Presidente da Comissão Especial da reforma administrativa pretende construir as bases do funcionalismo do século 21. Ele garante que ouvirá todas as partes envolvidas, defende avaliação de desempenho e afirma que estabilidade não é pré-condição

Carlos Alexandre de Souza
Ana Dubeux
Ana Maria Campos
postado em 12/06/2021 06:00
"Vai ter divergência? Vai. Vai ter discussão acalorada? Vai. Daí a importância de garantirmos o amplo debate, democrático e respeitoso. Serei um permanente vigilante para mantermos o debate no mais alto nível" - (crédito: Camara dos Deputados/Divulgação)
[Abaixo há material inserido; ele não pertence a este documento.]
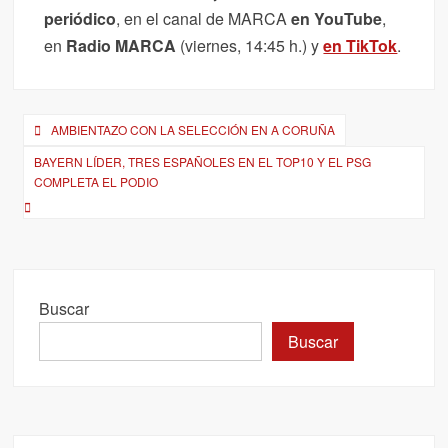
periódico
, en el canal de MARCA
en YouTube
,
en
Radio MARCA
(viernes, 14:45 h.) y
en TikTok
.
Navegación
AMBIENTAZO CON LA SELECCIÓN EN A CORUÑA
de
BAYERN LÍDER, TRES ESPAÑOLES EN EL TOP10 Y EL PSG
entradas
COMPLETA EL PODIO
Buscar
Buscar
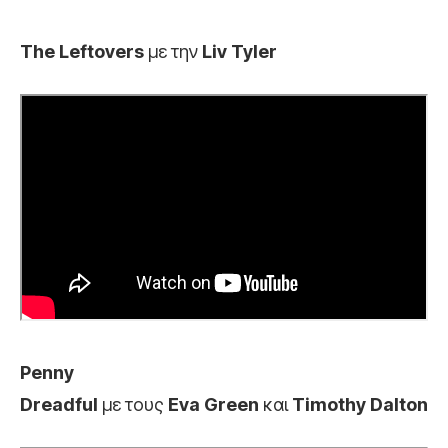
The Leftovers
με
την
Liv Tyler
Penny
Dreadful
με τους
Eva Green
και
Timothy Dalton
Escolhido esta semana para presidir a Comissão Especial da reforma administrativa, o deputado Fernando Monteiro (PP-PE) sabe que não faltarão controvérsias nos debates para corrigir distorções do funcionalismo público. Estão em jogo benefícios — ou privilégios, diriam muitos — que estão em vigor há décadas. Na avaliação de Monteiro, o fim da estabilidade para algumas carreiras do funcionalismo público é seguramente um dos debates mais polêmicos. Um ponto, no entanto, o parlamentar assegura: as novas regras não vão atingir os atuais servidores, apenas quem ingressar após a aprovação da PEC (Proposta de Emenda Constitucional) 32/20.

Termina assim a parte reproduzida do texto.